Back to back casts over some submerged rocks. My posts about questions with the mods on the spook... Mo if you come across this thanks for telling me about the one that was a buck more. Amazing hooks and split rings. Picked it up today and this is what I get.














Sent from my DROID BIONIC using Ohub Campfire mobile app


----------



## mo65 (Aug 5, 2011)

Way ta go Rasper! An extra buck well spent!


----------



## Rasper (Sep 6, 2012)

mo65 said:


> Way ta go Rasper! An extra buck well spent!


Yes it was I need to find somewhere with more colors/patterns they only had foxy shad.

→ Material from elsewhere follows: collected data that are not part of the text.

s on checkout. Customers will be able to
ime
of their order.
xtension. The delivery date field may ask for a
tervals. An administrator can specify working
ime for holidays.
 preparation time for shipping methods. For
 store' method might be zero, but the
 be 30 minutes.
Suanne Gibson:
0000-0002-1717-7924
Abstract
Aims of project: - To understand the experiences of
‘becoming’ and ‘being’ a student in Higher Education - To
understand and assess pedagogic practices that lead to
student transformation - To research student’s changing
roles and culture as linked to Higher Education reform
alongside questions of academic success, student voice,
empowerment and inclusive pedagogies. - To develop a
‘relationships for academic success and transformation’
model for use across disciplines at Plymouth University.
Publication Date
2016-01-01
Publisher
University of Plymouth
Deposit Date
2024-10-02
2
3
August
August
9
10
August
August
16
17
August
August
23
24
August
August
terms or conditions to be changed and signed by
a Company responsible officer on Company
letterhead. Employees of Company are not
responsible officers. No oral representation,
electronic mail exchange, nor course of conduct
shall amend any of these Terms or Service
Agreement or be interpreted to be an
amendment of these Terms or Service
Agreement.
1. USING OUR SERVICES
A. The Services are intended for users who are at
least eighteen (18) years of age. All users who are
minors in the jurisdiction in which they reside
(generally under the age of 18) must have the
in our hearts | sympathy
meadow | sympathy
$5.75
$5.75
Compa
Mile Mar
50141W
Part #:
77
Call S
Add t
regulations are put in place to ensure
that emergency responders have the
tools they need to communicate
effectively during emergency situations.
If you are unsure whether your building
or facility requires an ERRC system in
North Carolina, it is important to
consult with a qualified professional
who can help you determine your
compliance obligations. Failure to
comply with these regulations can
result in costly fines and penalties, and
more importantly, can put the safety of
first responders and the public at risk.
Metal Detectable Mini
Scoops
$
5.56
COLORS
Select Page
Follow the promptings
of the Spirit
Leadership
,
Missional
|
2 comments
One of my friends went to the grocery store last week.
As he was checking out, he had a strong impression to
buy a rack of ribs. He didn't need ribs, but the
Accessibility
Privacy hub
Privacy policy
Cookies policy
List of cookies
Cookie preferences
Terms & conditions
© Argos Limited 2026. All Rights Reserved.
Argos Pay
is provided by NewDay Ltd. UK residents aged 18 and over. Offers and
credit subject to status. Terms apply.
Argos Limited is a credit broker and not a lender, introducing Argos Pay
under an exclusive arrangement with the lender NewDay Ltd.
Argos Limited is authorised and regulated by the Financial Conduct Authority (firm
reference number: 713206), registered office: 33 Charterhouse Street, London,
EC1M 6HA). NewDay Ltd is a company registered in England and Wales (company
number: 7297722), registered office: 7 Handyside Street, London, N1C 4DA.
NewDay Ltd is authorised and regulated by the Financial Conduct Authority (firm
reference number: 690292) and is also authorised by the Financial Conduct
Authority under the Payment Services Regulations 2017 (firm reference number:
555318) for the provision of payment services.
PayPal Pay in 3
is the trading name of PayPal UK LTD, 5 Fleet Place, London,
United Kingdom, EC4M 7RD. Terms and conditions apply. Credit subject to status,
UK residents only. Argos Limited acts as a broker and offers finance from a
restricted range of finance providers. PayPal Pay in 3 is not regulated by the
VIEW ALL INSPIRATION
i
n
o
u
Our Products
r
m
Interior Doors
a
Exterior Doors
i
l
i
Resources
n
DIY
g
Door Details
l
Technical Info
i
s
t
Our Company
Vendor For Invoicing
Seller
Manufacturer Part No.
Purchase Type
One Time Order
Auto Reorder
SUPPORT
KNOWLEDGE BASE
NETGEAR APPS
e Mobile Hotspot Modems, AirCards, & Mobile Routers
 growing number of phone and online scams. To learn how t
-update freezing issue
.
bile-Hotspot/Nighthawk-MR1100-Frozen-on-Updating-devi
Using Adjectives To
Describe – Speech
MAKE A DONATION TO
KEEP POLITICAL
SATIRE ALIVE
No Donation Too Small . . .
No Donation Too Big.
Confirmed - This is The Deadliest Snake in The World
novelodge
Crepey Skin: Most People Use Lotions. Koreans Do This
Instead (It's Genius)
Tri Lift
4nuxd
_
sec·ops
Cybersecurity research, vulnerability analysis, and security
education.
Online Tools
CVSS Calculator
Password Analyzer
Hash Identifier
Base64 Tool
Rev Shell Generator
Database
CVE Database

Sent from my DROID BIONIC using Ohub Campfire mobile app


----------



## mischif (Jul 14, 2006)

Nice job Justin!


Posted using Outdoor Hub Campfire


----------



## Rasper (Sep 6, 2012)

mischif said:


> Nice job Justin!
> 
> 
> Posted using Outdoor Hub Campfire


Thanks josglh

Sent from my DROID BIONIC using Ohub Campfire mobile app


----------



## SMBHooker (Jan 3, 2008)

Well done!


Posted using Outdoor Hub Campfire


----------